Todo esto los lleva a mantener patrones inestables: la idealización les lleva a entregarse por completo a la persona amada, mientras que el miedo al rechazo (procedente de la creencia de que son inaceptables) los lleva a tener miedo a la intimidad y alejarse, frustrando sus propios deseos de intimidad.

La frustración del deseo de proximidad suele dar lugar a una ira intensa y devastadora, que acaba destruyendo la relación, si llega a producirse. Al mismo tiempo, la satisfacción de ese deseo es vista como peligrosa, porque la posibilidad de abandono está siempre presente. De este modo, mantener una relación supone estar en un estado de ansiedad constante y la relación tiene muchas probabilidades de fracasar entre estallidos de rabia y desesperación.

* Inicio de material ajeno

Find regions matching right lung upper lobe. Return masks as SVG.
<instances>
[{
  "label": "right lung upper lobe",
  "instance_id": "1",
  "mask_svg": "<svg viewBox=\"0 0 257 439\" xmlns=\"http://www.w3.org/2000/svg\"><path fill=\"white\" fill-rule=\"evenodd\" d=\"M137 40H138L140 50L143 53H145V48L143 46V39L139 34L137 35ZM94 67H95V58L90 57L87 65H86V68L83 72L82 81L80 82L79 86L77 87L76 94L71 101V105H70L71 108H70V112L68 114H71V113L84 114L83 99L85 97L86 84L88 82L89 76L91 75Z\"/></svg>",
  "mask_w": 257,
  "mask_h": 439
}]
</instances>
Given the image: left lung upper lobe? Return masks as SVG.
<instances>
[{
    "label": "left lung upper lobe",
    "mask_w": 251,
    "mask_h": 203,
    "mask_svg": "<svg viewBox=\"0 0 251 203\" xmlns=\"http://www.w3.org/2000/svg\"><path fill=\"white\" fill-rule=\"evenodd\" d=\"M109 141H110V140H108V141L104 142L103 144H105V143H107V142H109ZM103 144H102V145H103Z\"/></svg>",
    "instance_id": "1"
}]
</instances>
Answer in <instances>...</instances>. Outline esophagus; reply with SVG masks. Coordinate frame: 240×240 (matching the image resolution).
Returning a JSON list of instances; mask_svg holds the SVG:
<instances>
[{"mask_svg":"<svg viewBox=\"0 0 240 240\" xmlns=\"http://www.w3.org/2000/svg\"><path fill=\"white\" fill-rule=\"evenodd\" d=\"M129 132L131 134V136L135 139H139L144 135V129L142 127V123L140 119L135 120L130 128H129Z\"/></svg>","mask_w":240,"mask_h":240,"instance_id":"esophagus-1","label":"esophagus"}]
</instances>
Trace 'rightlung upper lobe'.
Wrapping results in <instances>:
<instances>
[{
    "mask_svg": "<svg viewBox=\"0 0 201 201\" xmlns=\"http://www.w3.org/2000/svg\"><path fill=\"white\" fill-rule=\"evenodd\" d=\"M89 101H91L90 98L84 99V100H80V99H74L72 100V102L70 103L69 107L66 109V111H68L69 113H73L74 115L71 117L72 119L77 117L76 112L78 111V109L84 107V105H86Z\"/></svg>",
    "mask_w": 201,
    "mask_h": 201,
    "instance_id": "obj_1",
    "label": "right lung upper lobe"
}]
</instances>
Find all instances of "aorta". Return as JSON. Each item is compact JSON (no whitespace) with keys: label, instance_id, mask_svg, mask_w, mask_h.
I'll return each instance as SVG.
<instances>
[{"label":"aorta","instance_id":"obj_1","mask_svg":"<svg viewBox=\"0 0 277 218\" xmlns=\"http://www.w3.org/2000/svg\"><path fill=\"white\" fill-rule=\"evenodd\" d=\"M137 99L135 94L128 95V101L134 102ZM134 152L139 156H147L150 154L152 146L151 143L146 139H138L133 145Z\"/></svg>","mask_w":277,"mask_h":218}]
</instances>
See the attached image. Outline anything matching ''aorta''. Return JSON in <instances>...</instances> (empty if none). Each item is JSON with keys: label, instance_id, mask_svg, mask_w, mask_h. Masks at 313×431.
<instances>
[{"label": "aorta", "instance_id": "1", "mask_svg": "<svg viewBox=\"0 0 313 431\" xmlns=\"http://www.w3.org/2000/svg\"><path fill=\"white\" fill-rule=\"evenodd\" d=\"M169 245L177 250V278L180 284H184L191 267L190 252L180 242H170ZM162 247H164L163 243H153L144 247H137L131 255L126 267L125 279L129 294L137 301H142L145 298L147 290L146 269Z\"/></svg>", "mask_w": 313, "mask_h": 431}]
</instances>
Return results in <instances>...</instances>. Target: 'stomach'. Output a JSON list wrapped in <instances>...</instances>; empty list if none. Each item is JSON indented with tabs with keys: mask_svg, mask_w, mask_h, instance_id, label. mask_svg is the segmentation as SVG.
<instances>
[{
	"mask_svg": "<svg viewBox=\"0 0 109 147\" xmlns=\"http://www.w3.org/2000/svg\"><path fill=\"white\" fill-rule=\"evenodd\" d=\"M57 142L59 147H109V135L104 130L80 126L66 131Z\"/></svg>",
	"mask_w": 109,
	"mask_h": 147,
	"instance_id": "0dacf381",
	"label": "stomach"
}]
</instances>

Por tanto, suelen vacilar entre buscar la dependencia y evitarla, pero no saben confiar en los demás en una medida moderada.

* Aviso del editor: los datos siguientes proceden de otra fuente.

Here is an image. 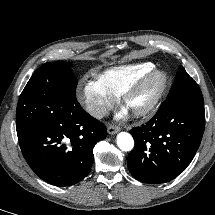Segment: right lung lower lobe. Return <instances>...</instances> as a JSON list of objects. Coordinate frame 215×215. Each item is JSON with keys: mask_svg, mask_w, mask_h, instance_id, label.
<instances>
[{"mask_svg": "<svg viewBox=\"0 0 215 215\" xmlns=\"http://www.w3.org/2000/svg\"><path fill=\"white\" fill-rule=\"evenodd\" d=\"M106 136L105 125L76 100L52 112L18 139L31 169L47 183L64 187L86 177L93 148Z\"/></svg>", "mask_w": 215, "mask_h": 215, "instance_id": "1", "label": "right lung lower lobe"}]
</instances>
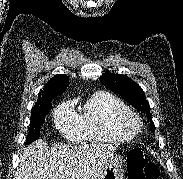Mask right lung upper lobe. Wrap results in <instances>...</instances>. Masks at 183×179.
Wrapping results in <instances>:
<instances>
[{"label":"right lung upper lobe","instance_id":"obj_1","mask_svg":"<svg viewBox=\"0 0 183 179\" xmlns=\"http://www.w3.org/2000/svg\"><path fill=\"white\" fill-rule=\"evenodd\" d=\"M69 83L67 75H56L53 77L38 94V100L35 106L43 105L52 98L57 97L64 93Z\"/></svg>","mask_w":183,"mask_h":179}]
</instances>
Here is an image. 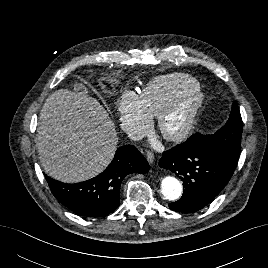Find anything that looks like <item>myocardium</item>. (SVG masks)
I'll list each match as a JSON object with an SVG mask.
<instances>
[{"label": "myocardium", "instance_id": "myocardium-1", "mask_svg": "<svg viewBox=\"0 0 268 268\" xmlns=\"http://www.w3.org/2000/svg\"><path fill=\"white\" fill-rule=\"evenodd\" d=\"M205 94L199 86H191L174 96L157 115V130L164 139L170 142H181L192 132L197 123ZM186 113L183 123L174 130L166 128V121L178 110Z\"/></svg>", "mask_w": 268, "mask_h": 268}]
</instances>
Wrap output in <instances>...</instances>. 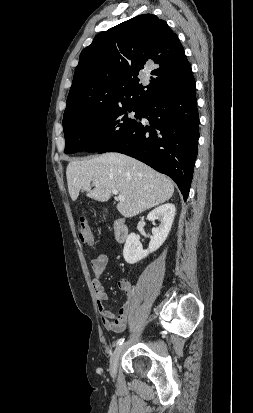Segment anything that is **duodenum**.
I'll use <instances>...</instances> for the list:
<instances>
[{
    "label": "duodenum",
    "instance_id": "1",
    "mask_svg": "<svg viewBox=\"0 0 253 413\" xmlns=\"http://www.w3.org/2000/svg\"><path fill=\"white\" fill-rule=\"evenodd\" d=\"M128 233H129V229H128L126 220L123 218L116 220L114 223L115 239L119 243H122L127 239Z\"/></svg>",
    "mask_w": 253,
    "mask_h": 413
}]
</instances>
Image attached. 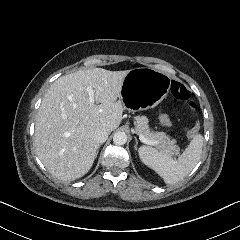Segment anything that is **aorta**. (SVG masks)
<instances>
[{
  "label": "aorta",
  "instance_id": "obj_1",
  "mask_svg": "<svg viewBox=\"0 0 240 240\" xmlns=\"http://www.w3.org/2000/svg\"><path fill=\"white\" fill-rule=\"evenodd\" d=\"M113 141L116 145H123L127 142V134L123 131H117L113 135Z\"/></svg>",
  "mask_w": 240,
  "mask_h": 240
}]
</instances>
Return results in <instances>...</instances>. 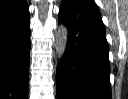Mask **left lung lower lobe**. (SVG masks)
I'll return each mask as SVG.
<instances>
[{"label": "left lung lower lobe", "instance_id": "1", "mask_svg": "<svg viewBox=\"0 0 128 99\" xmlns=\"http://www.w3.org/2000/svg\"><path fill=\"white\" fill-rule=\"evenodd\" d=\"M58 21L69 33L57 68V99H111L108 44L95 2L63 0Z\"/></svg>", "mask_w": 128, "mask_h": 99}]
</instances>
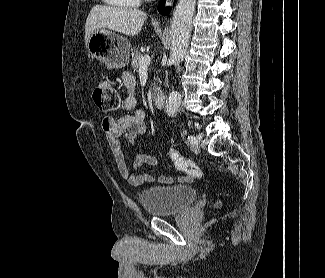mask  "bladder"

Otra característica de estas personas es un sentido débil o inestable de su propia identidad (confusión e incoherencia en sus metas, prioridades, valores). La confusión acerca de sus metas y prioridades hace que sea difícil que trabajen con regularidad y eficacia para lograr metas a largo plazo y se dejan llevar por sus impulsos del momento. No tienen una estrategia coherente para solucionar los problemas que surgen. De todo esto resulta una ineficacia real y una sensación de fracaso e incapacidad, lo cual conduce a un falta de motivación y perseverancia. La falta de un sentido claro del sí mismo les dificulta la toma de decisiones en situaciones ambiguas y provoca una baja tolerancia a la ambigüedad. Todo esto refuerza sus creencias de falta de valor personal y necesidad de dependencia

La combinación de respuestas emocionales intensas, capacidad inadecuada para controlar sus emociones, impulsividad y falta de dirección clara en su vida, genera una serie de crisis y situaciones que no logra controlar, de modo que no es extraño que aparezcan también otros trastornos, como ansiedad generalizada, trastorno de pánico, depresión, etc. También suele ser frecuente entre esas personas la existencia de un trastorno de estrés postraumático, trastorno obsesivo-compulsivo u otros trastornos de personalidad.